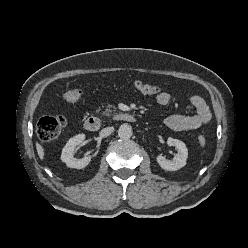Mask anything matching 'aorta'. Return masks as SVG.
I'll list each match as a JSON object with an SVG mask.
<instances>
[{
    "instance_id": "obj_1",
    "label": "aorta",
    "mask_w": 248,
    "mask_h": 248,
    "mask_svg": "<svg viewBox=\"0 0 248 248\" xmlns=\"http://www.w3.org/2000/svg\"><path fill=\"white\" fill-rule=\"evenodd\" d=\"M132 133H133L132 127L127 123L122 124L118 129V136L123 140L130 139Z\"/></svg>"
}]
</instances>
☆ ☆ ☆
▸ What to do
Without the pictures, give all the records above again exactly.

▸ Response area
Mask anything matching 'aorta'. Return masks as SVG.
I'll list each match as a JSON object with an SVG mask.
<instances>
[{
    "instance_id": "obj_1",
    "label": "aorta",
    "mask_w": 248,
    "mask_h": 248,
    "mask_svg": "<svg viewBox=\"0 0 248 248\" xmlns=\"http://www.w3.org/2000/svg\"><path fill=\"white\" fill-rule=\"evenodd\" d=\"M132 133H133L132 127L127 123L122 124L118 129V136L123 140L130 139Z\"/></svg>"
}]
</instances>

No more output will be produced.